● **What you are asked to do**: Give the data below again exactly as written, but without the pictures.

(Extracted page text data)
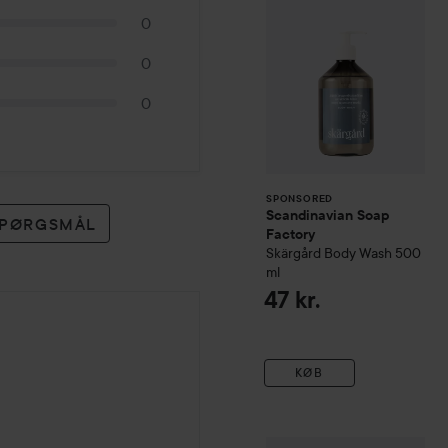
0
0
0
SPONSORED
Scandinavian Soap
 SPØRGSMÅL
Factory
Skärgård
Body Wash
500
ml
47 kr.
KØB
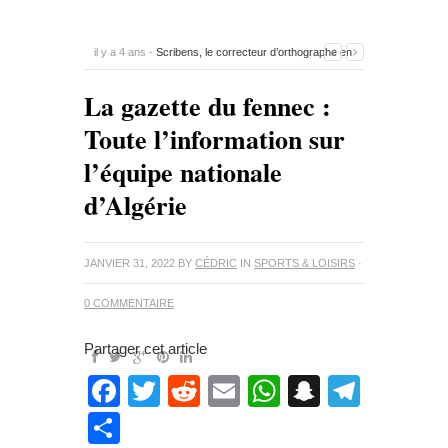
il y a 4 ans -
Scribens, le correcteur d’orthographe en
ligne
-
0 Commentaire
La gazette du fennec :
Toute l’information sur
l’équipe nationale
d’Algérie
JANVIER 31, 2022
BY
CÉDRIC
IN
SPORTS & LOISIRS
·
0 COMMENTAIRE
Partager cet article
Facebook
Twitter
Reddit
Email
WhatsApp
Snapcha
Teleg
Partager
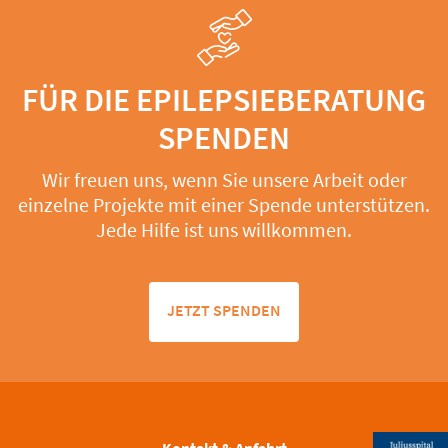
FÜR DIE EPILEPSIEBERATUNG
SPENDEN
Wir freuen uns, wenn Sie unsere Arbeit oder
einzelne Projekte mit einer Spende unterstützen.
Jede Hilfe ist uns willkommen.
JETZT SPENDEN
Kontakt & Anfahrt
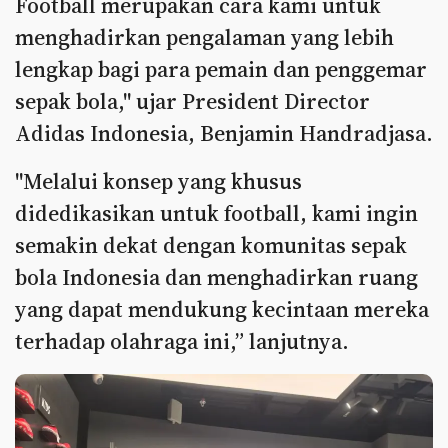
Football merupakan cara kami untuk
menghadirkan pengalaman yang lebih
lengkap bagi para pemain dan penggemar
sepak bola," ujar President Director
Adidas Indonesia, Benjamin Handradjasa.
"Melalui konsep yang khusus
didedikasikan untuk football, kami ingin
semakin dekat dengan komunitas sepak
bola Indonesia dan menghadirkan ruang
yang dapat mendukung kecintaan mereka
terhadap olahraga ini,” lanjutnya.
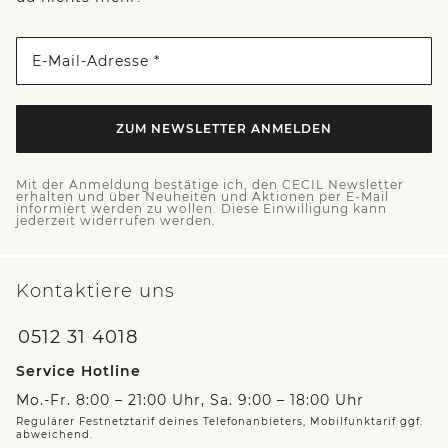
E-Mail-Adresse *
ZUM NEWSLETTER ANMELDEN
Mit der Anmeldung bestätige ich, den CECIL Newsletter
erhalten und über Neuheiten und Aktionen per E-Mail
informiert werden zu wollen. Diese Einwilligung kann
jederzeit widerrufen werden.
Kontaktiere uns
0512 31 4018
Service Hotline
Mo.-Fr. 8:00 – 21:00 Uhr, Sa. 9:00 – 18:00 Uhr
Regulärer Festnetztarif deines Telefonanbieters, Mobilfunktarif ggf.
abweichend.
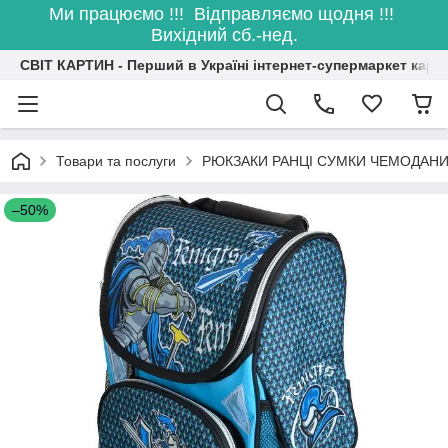
Ми працюємо !!! Відправляємо щодня !!!
Вихідний сб.-нед.
СВІТ КАРТИН - Перший в Україні інтернет-супермаркет карт
Товари та послуги
РЮКЗАКИ РАНЦІ СУМКИ ЧЕМОДАН
–50%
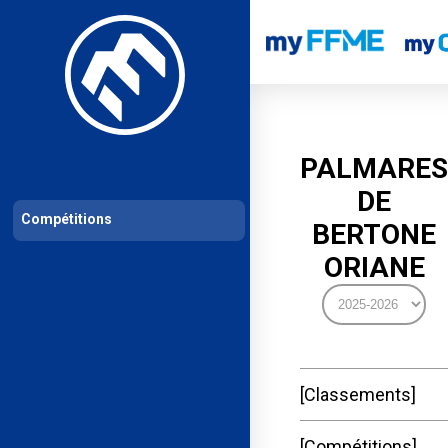
Les compétitions
Calendrier de compétitions
Classements permanent
PALMARES
DE
Compétitions
BERTONE
ORIANE
Classements
Compétitions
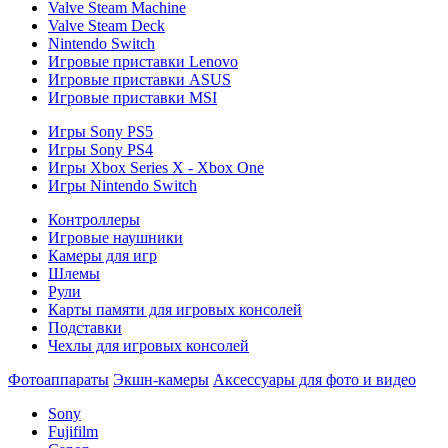
Valve Steam Machine
Valve Steam Deck
Nintendo Switch
Игровые приставки Lenovo
Игровые приставки ASUS
Игровые приставки MSI
Игры Sony PS5
Игры Sony PS4
Игры Xbox Series X - Xbox One
Игры Nintendo Switch
Контроллеры
Игровые наушники
Камеры для игр
Шлемы
Рули
Карты памяти для игровых консолей
Подставки
Чехлы для игровых консолей
Фотоаппараты
Экшн-камеры
Аксессуары для фото и видео
Sony
Fujifilm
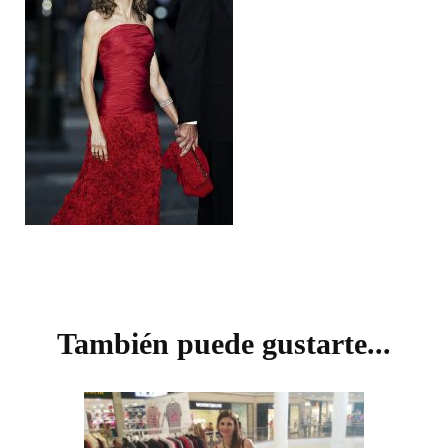
Navegación
de
También puede gustarte...
entradas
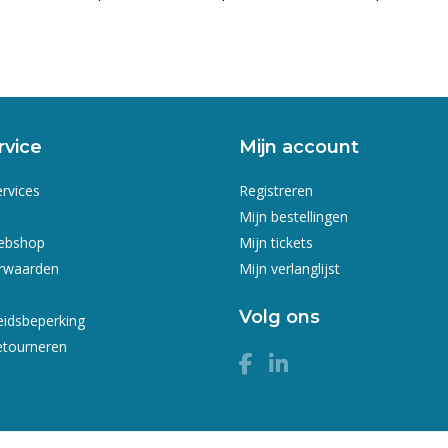
rvice
Mijn account
ervices
Registreren
Mijn bestellingen
webshop
Mijn tickets
rwaarden
Mijn verlanglijst
Volg ons
eidsbeperking
etourneren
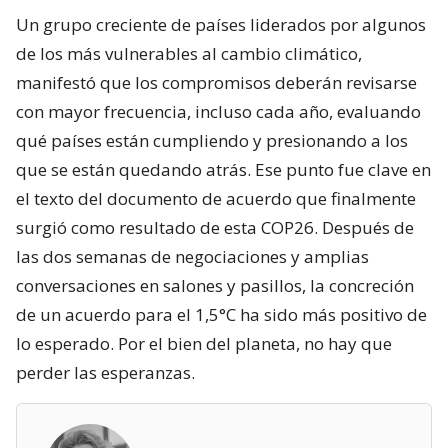
Un grupo creciente de países liderados por algunos
de los más vulnerables al cambio climático,
manifestó que los compromisos deberán revisarse
con mayor frecuencia, incluso cada año, evaluando
qué países están cumpliendo y presionando a los
que se están quedando atrás. Ese punto fue clave en
el texto del documento de acuerdo que finalmente
surgió como resultado de esta COP26. Después de
las dos semanas de negociaciones y amplias
conversaciones en salones y pasillos, la concreción
de un acuerdo para el 1,5°C ha sido más positivo de
lo esperado. Por el bien del planeta, no hay que
perder las esperanzas.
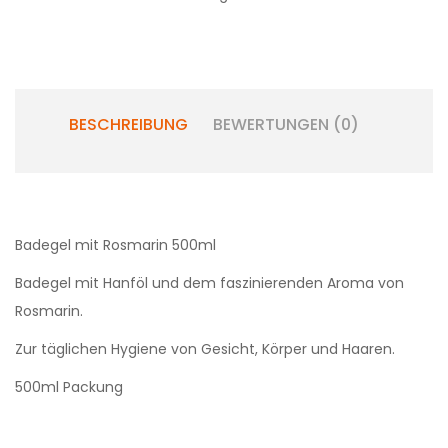
BESCHREIBUNG
BEWERTUNGEN (0)
Badegel mit Rosmarin 500ml
Badegel mit Hanföl und dem faszinierenden Aroma von
Rosmarin.
Zur täglichen Hygiene von Gesicht, Körper und Haaren.
500ml Packung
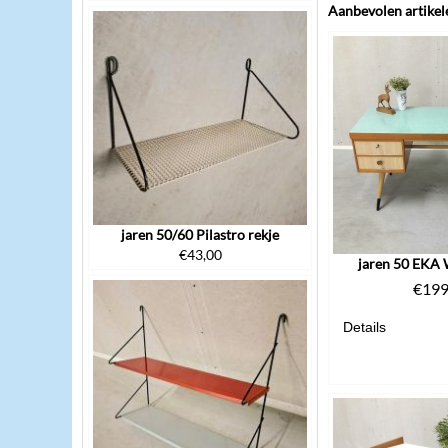
Aanbevolen artikel
jaren 50/60 Pilastro rekje
€
43,00
jaren 50 EKA
€
199
Details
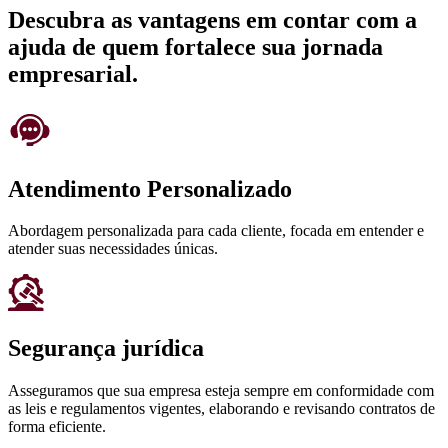
Descubra as vantagens em contar com a
ajuda de quem fortalece sua jornada
empresarial.
Atendimento Personalizado
Abordagem personalizada para cada cliente, focada em entender e
atender suas necessidades únicas.
Segurança jurídica
Asseguramos que sua empresa esteja sempre em conformidade com
as leis e regulamentos vigentes, elaborando e revisando contratos de
forma eficiente.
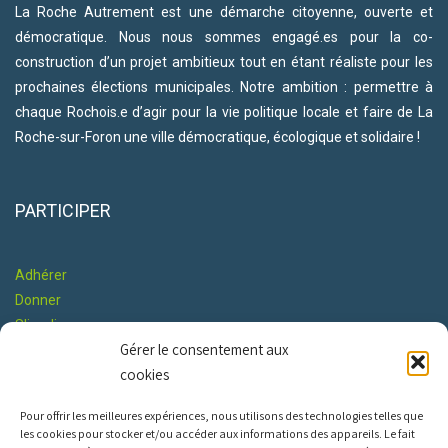
La Roche Autrement est une démarche citoyenne, ouverte et
démocratique. Nous nous sommes engagé.es pour la co-
construction d’un projet ambitieux tout en étant réaliste pour les
prochaines élections municipales. Notre ambition : permettre à
chaque Rochois.e d’agir pour la vie politique locale et faire de La
Roche-sur-Foron une ville démocratique, écologique et solidaire !
PARTICIPER
Adhérer
Donner
S'impliquer
Gérer le consentement aux
Co-construire le Programme
cookies
RESTONS EN CONTACT
Pour offrir les meilleures expériences, nous utilisons des technologies telles que
les cookies pour stocker et/ou accéder aux informations des appareils. Le fait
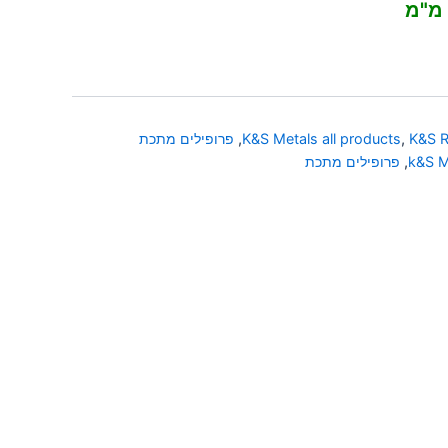
K&S R
,
K&S Metals all products
,
פרופילים מתכת
k&S M
,
פרופילים מתכת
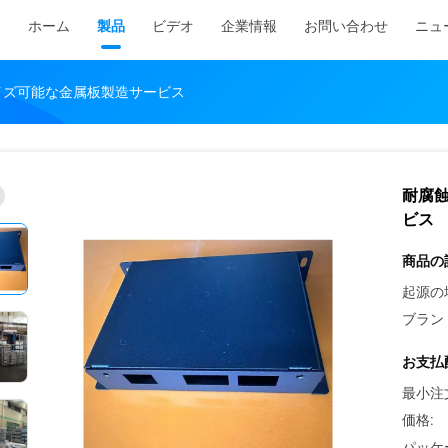
ホーム
製品
ビデオ
企業情報
お問い合わせ
ニュ
イズ可能な金属板製造サービス
耐腐
ビス
商品の
起源の
ブラン
お支払
最小注
価格:
パッケ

● **Response**:
0
0
0
SPONSORED
Scandinavian Soap
 SPØRGSMÅL
Factory
Skärgård
Body Wash
500
ml
47 kr.
KØB
il y a 4 ans -
Scribens, le correcteur d’orthographe en
ligne
-
0 Commentaire
La gazette du fennec :
Toute l’information sur
l’équipe nationale
d’Algérie
JANVIER 31, 2022
BY
CÉDRIC
IN
SPORTS & LOISIRS
·
0 COMMENTAIRE
Partager cet article
Facebook
Twitter
Reddit
Email
WhatsApp
Snapcha
Teleg
Partager
FÜR DIE EPILEPSIEBERATUNG
SPENDEN
Wir freuen uns, wenn Sie unsere Arbeit oder
einzelne Projekte mit einer Spende unterstützen.
Jede Hilfe ist uns willkommen.
JETZT SPENDEN
Kontakt & Anfahrt
Football merupakan cara kami untuk
menghadirkan pengalaman yang lebih
lengkap bagi para pemain dan penggemar
sepak bola," ujar President Director
Adidas Indonesia, Benjamin Handradjasa.
"Melalui konsep yang khusus
didedikasikan untuk football, kami ingin
semakin dekat dengan komunitas sepak
bola Indonesia dan menghadirkan ruang
yang dapat mendukung kecintaan mereka
terhadap olahraga ini,” lanjutnya.
E-Mail-Adresse *
ZUM NEWSLETTER ANMELDEN
Mit der Anmeldung bestätige ich, den CECIL Newsletter
erhalten und über Neuheiten und Aktionen per E-Mail
informiert werden zu wollen. Diese Einwilligung kann
jederzeit widerrufen werden.
Kontaktiere uns
0512 31 4018
Service Hotline
Mo.-Fr. 8:00 – 21:00 Uhr, Sa. 9:00 – 18:00 Uhr
Regulärer Festnetztarif deines Telefonanbieters, Mobilfunktarif ggf.
abweichend.
Ми працюємо !!! Відправляємо щодня !!!
Вихідний сб.-нед.
СВІТ КАРТИН - Перший в Україні інтернет-супермаркет карт
Товари та послуги
РЮКЗАКИ РАНЦІ СУМКИ ЧЕМОДАН
–50%
Les compétitions
Calendrier de compétitions
Classements permanent
PALMARES
DE
Compétitions
BERTONE
ORIANE
Classements
Compétitions
Valve Steam Machine
Valve Steam Deck
Nintendo Switch
Игровые приставки Lenovo
Игровые приставки ASUS
Игровые приставки MSI
Игры Sony PS5
Игры Sony PS4
Игры Xbox Series X - Xbox One
Игры Nintendo Switch
Контроллеры
Игровые наушники
Камеры для игр
Шлемы
Рули
Карты памяти для игровых консолей
Подставки
Чехлы для игровых консолей
Фотоаппараты
Экшн-камеры
Аксессуары для фото и видео
Sony
Fujifilm
Navegación
de
También puede gustarte...
entradas
rvice
Mijn account
ervices
Registreren
Mijn bestellingen
webshop
Mijn tickets
rwaarden
Mijn verlanglijst
Volg ons
eidsbeperking
etourneren
Un grupo creciente de países liderados por algunos
de los más vulnerables al cambio climático,
manifestó que los compromisos deberán revisarse
con mayor frecuencia, incluso cada año, evaluando
qué países están cumpliendo y presionando a los
que se están quedando atrás. Ese punto fue clave en
el texto del documento de acuerdo que finalmente
surgió como resultado de esta COP26. Después de
las dos semanas de negociaciones y amplias
conversaciones en salones y pasillos, la concreción
de un acuerdo para el 1,5°C ha sido más positivo de
lo esperado. Por el bien del planeta, no hay que
perder las esperanzas.
BESCHREIBUNG
BEWERTUNGEN (0)
Badegel mit Rosmarin 500ml
Badegel mit Hanföl und dem faszinierenden Aroma von
Rosmarin.
Zur täglichen Hygiene von Gesicht, Körper und Haaren.
500ml Packung
Aanbevolen artikel
jaren 50/60 Pilastro rekje
€
43,00
jaren 50 EKA
€
199
Details
Descubra as vantagens em contar com a
ajuda de quem fortalece sua jornada
empresarial.
Atendimento Personalizado
Abordagem personalizada para cada cliente, focada em entender e
atender suas necessidades únicas.
Segurança jurídica
Asseguramos que sua empresa esteja sempre em conformidade com
as leis e regulamentos vigentes, elaborando e revisando contratos de
forma eficiente.
La Roche Autrement est une démarche citoyenne, ouverte et
démocratique. Nous nous sommes engagé.es pour la co-
construction d’un projet ambitieux tout en étant réaliste pour les
prochaines élections municipales. Notre ambition : permettre à
chaque Rochois.e d’agir pour la vie politique locale et faire de La
Roche-sur-Foron une ville démocratique, écologique et solidaire !
PARTICIPER
Adhérer
Donner
S'impliquer
Gérer le consentement aux
Co-construire le Programme
cookies
RESTONS EN CONTACT
Pour offrir les meilleures expériences, nous utilisons des technologies telles que
les cookies pour stocker et/ou accéder aux informations des appareils. Le fait
K&S R
,
K&S Metals all products
,
פרופילים מתכת
k&S M
,
פרופילים מתכת
ホーム
製品
ビデオ
企業情報
お問い合わせ
ニュ
イズ可能な金属板製造サービス
耐腐
ビス
商品の
起源の
ブラン
お支払
最小注
価格:
パッケ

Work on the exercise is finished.